26 of 32 persons found the following review helpful.
The Boys of Mango Street By Ken C. Reading Justin Torres’s WE THE ANIMALS, I couldn’t aid but think of Sandra Cisneros’s THE HOUSE ON MANGO STREET. In fact, my hunch is that this is Torres’s version of that book moved to Brooklyn and written from the point of view of a boy. From vignette to vignette, you piece together the picture, until finally, at 125 slim pages, your editors consider it sufficient to be coined a “novel.” No, Torres does not surpass his mentor, but he has his poetic moments. Sometimes these moments fail and become “workshop” moments, wherein you sense the lineage (in this case, the Iowa Writers’ Workshop, amidst others) of the author and how it makes the words smell of the writing workshop copying machine, but other times the writing actually comes alive.
In the beginning we are introduced to a dysfunctional family (de rigueur these days) consisting of a wife-beating Puerto Rican dad (“Paps”), an unpredictable white mother (“Ma”) and the Three Musketeers (the boys — at the book’s beginning, ages 7 to 10). The ages are not insignificant. As the tone and voice of this book is often times wise and clever, one begins to wonder how the young narrators manage it. I realize that writers ofttimes assert it is the “voice of wisdom looking back,” but the dialog portions were a bit advanced, too, and — in the “narrative dream” — what was said then was said then.
Early on, Torres utilizes the first-person plural “we” point of view, accenting just how close these brothers are and how they behave (well, for the most part misbehave) closely as a single entity. They witness their parents engaging in activenesses and violence that most of us do not, then show the effects in their own behaviors, all as you’d expect. This is Torres’s slant and what gives the book it is charm.
Later in the book, however, the author shifts to a first-person point of view, written from the voice of the youngest son. This boy, in the last few vignettes, undergoes a dramatic alter that actually turns the whole novel upside down. Now rather of a garden variety, coming-of-age-in-a-violent family, we have another type of coming of age tale which, I guess, would be a spoiler to reveal. Suffice it to say that Torres waited too late into the book to spring it on us and must have written possibly 50 further and added pages permitting for a more logical transition. As it is, it seems out of the blue, dumped on the reader, and the conduct of the family seems even more bizarre than it is admittedly low standards would lead us to expect. Meaning? I didn’t buy it. It was too much and too abrupt, jolting me out of the narrative dream as expeditiously as a pothole.

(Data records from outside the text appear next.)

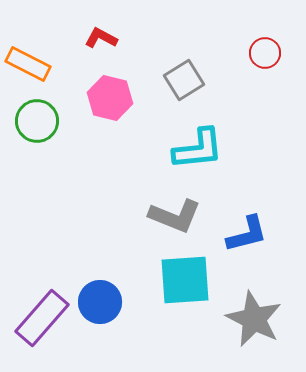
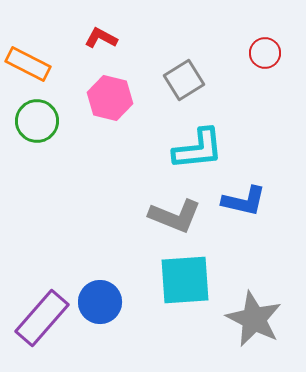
blue L-shape: moved 3 px left, 33 px up; rotated 27 degrees clockwise
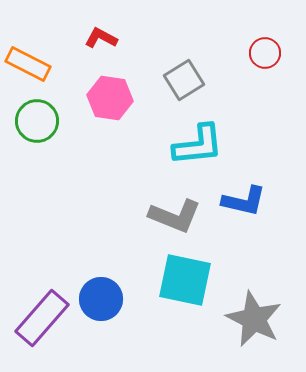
pink hexagon: rotated 6 degrees counterclockwise
cyan L-shape: moved 4 px up
cyan square: rotated 16 degrees clockwise
blue circle: moved 1 px right, 3 px up
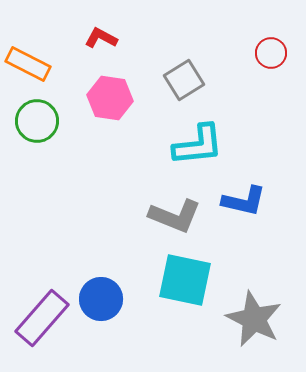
red circle: moved 6 px right
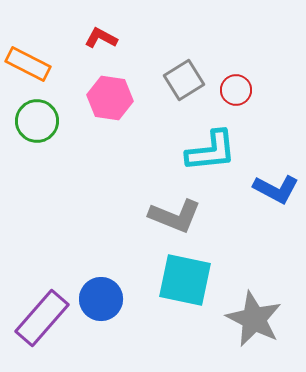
red circle: moved 35 px left, 37 px down
cyan L-shape: moved 13 px right, 6 px down
blue L-shape: moved 32 px right, 12 px up; rotated 15 degrees clockwise
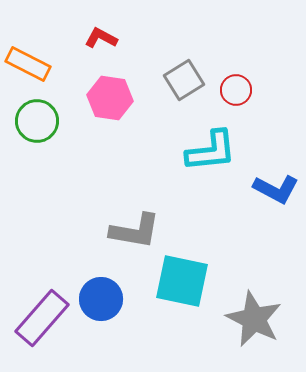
gray L-shape: moved 40 px left, 15 px down; rotated 12 degrees counterclockwise
cyan square: moved 3 px left, 1 px down
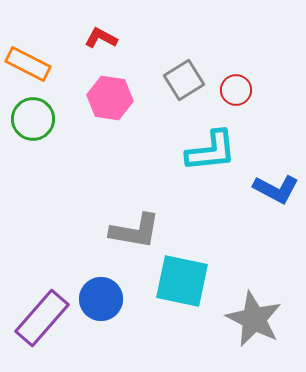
green circle: moved 4 px left, 2 px up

That said, you may emphasize the book’s attempts along the way and get enjoyment from it for those moments where the narration sings. Torres is adept at anaphora (repeated beginnings of sentences) and cascading participial phrases, making his well-punctuated sentences dance in originative ways at times (much like Paps who, in one vignette, tries to instruct the boys how to mambo like a real Puerto Rican). All in all, a mixed bag and, in the end, a missed opportunity. Still, one could do worse than to have Sandra Cisneros as a role model. In this case, the student shows that work remains to be done — in future books.